What I like about the recovery approach is building the person up rather than tearing them down (‘building on the person’s strengths and assets’). The recovery approach could be an expression of emerging values in modern society that are turning back towards cooperation and respect for nature, including human bodies and inner knowing. Our own innate capacity to heal and the creativity inherent in our movement and choices at every moment and throughout life. (This is said to be related to Hannah Arendt’s concept of natality, which I have been meaning to research.)
WHO also assumes the necessity to challenge a person’s ideas and keep these challenges in balance with support. I would reframe to say that it can be valuable to offer a different perspective that occurs to you, that the other person may not be considering and that balances and complements the strengths they’ve been leaning hard on. It may be something you have been thinking and then in a conversation the words come and the person can hear. This is not ego and it is not a recipe or a practice. If you go around challenging everybody, listening for holes and trying to fill them, you will be a smart-ass or a bully. It’s part of building the person up, building on their strengths, and not a contradiction; not ‘here’s what you’re missing,’ but ‘consider this too.’

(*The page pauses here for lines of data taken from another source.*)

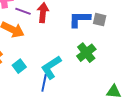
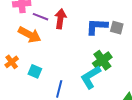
cyan square: (19, 66) -> (35, 71), turned -32
cyan L-shape: (51, 67) -> (91, 77), moved

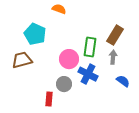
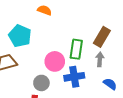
blue cross: (88, 74) -> (74, 77), turned -36
gray circle: (64, 84) -> (41, 83), moved

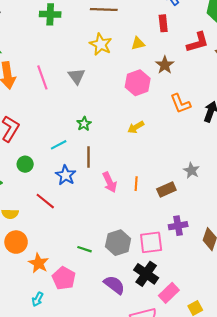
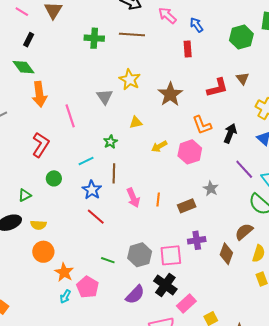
green cross: (50, 14) -> (94, 38), moved
red L-shape: (198, 42) -> (217, 88), moved
yellow triangle: (138, 43) -> (136, 123), moved
yellow star: (101, 44) -> (130, 80), moved
brown star: (165, 65) -> (170, 94), moved, size x1.4
pink line: (42, 77) -> (70, 116), moved
pink hexagon: (138, 83) -> (190, 152), moved
red line: (45, 201) -> (96, 217), moved
purple semicircle: (114, 285) -> (135, 295), turned 95
cyan arrow: (38, 299) -> (65, 297), moved

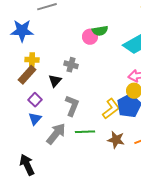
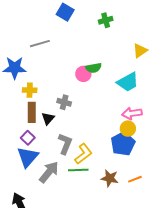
yellow cross: (32, 60) -> (30, 90), moved
brown rectangle: (27, 75) -> (32, 112), moved, turned -42
yellow L-shape: (111, 109) -> (83, 154), moved
blue triangle: (35, 119) -> (28, 157), size x1.6

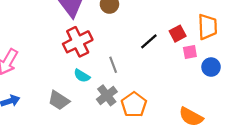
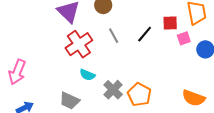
red square: (178, 34) -> (170, 23), turned 35
gray line: (113, 65) -> (114, 36), moved

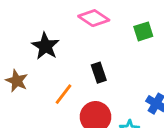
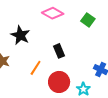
green square: (143, 31) -> (88, 20), turned -32

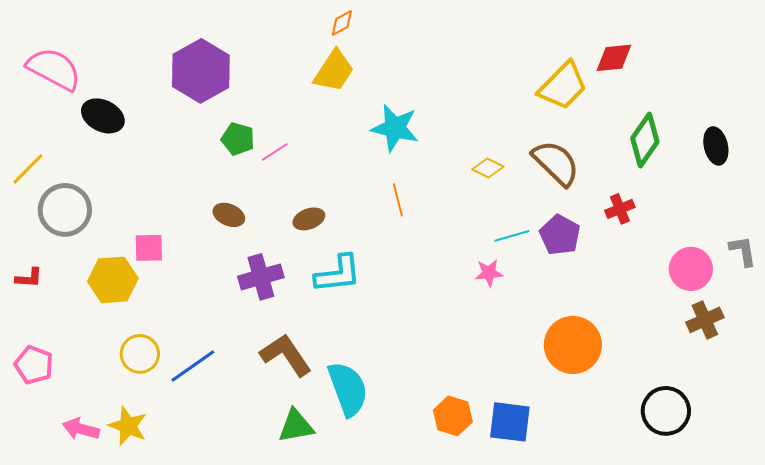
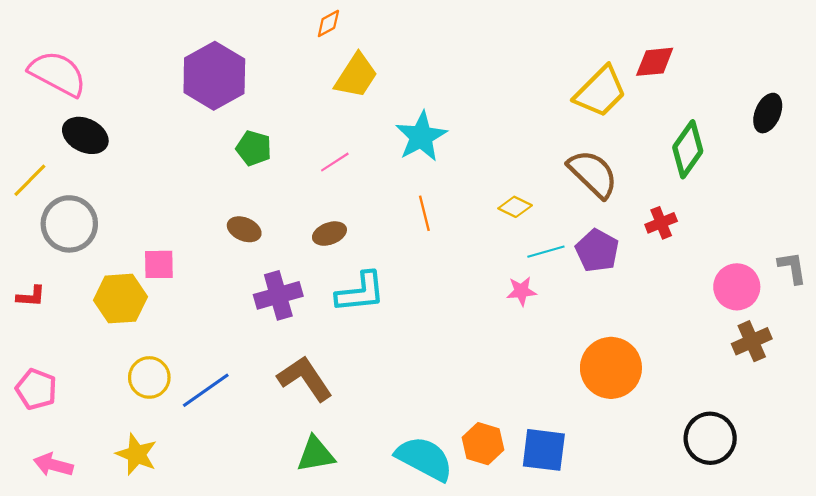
orange diamond: (342, 23) -> (328, 23), moved
black ellipse: (103, 116) -> (85, 135), moved
cyan star: (395, 128) -> (421, 136), turned 30
black ellipse: (716, 146) -> (768, 113), moved, turned 36
pink line: (275, 152) -> (335, 162), moved
yellow diamond: (488, 168) -> (515, 207), moved
cyan semicircle: (348, 389) -> (424, 459), moved, turned -42
pink arrow: (81, 429) -> (53, 465), moved

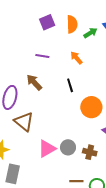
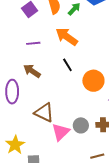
orange arrow: (76, 58) -> (67, 37), size x1.6
brown triangle: (24, 122) -> (44, 112), moved

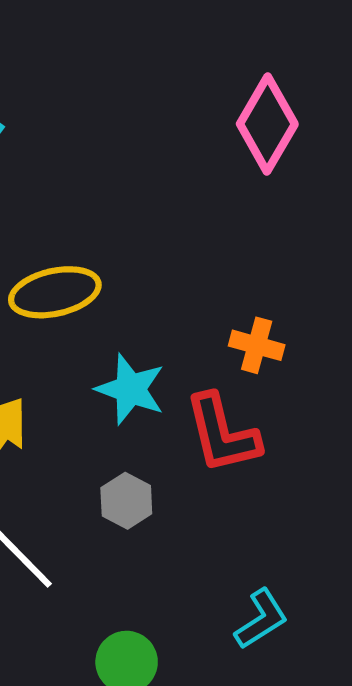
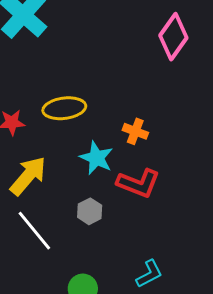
orange cross: (257, 345) -> (135, 131), moved
red L-shape: (222, 434) -> (138, 183), turned -60

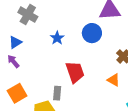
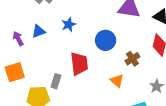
blue circle: (92, 33) -> (106, 40), moved
blue triangle: (15, 42) -> (39, 31), moved

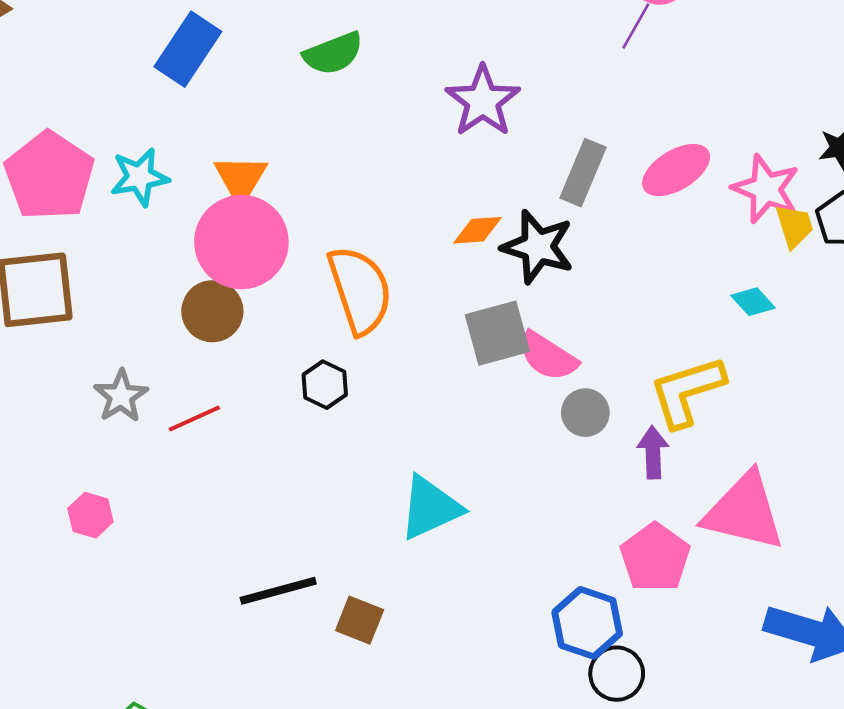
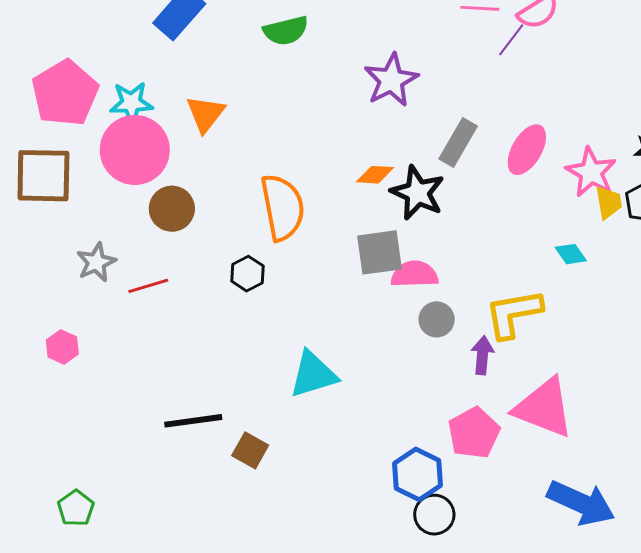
pink ellipse: (676, 170) -> (527, 150), turned -36
pink circle: (241, 242) -> (135, 150), moved
pink semicircle: (548, 356) -> (414, 274), turned 138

Back again to the experience of avoiding in the short term, something you deeply desire in the long-term because you are afraid of fucking it up. This relates to what the recovery approach calls, ‘taking positive risks’. But again it can’t be a recipe, and it can’t be ‘risk management’ where life is a negotiation between you and your therapist. It’s ok if you mess up. When you mess up is when you need to focus again on building yourself up and not tearing yourself down.
Implications for policy
Mental health systems should continue to learn from natural communities and supports – without trying to become them or to enfold them into its own structures, bring them under its governance (through regulation, funding or theory) or treat them as assets to be exploited in working towards a person’s recovery. Mental health needs to keep its hands off my community and my healing, acknowledge its power, acknowledge that some people who use their services also have access to other spaces that do some of the same things and may do them better.
The dialogue and cross- fertilization can be useful – assuming we are taking CRPD absolute prohibition of coercive practices as a starting point – if both sides are recognized as being on equal terms, and imbalances in resources and institutional power and hegemony are acknowledged and compensated for. The aim might be, to narrow the gap so that eventually the public service functions related to healing and reconciliation are no longer separated from natural communities and natural communities have the strength and capabilities – and the power and freedom – to deal with all aspects of life for ourselves, not as an extraordinary time or isolated place but permeating and assuming the technologies and responsibilities needed everywhere.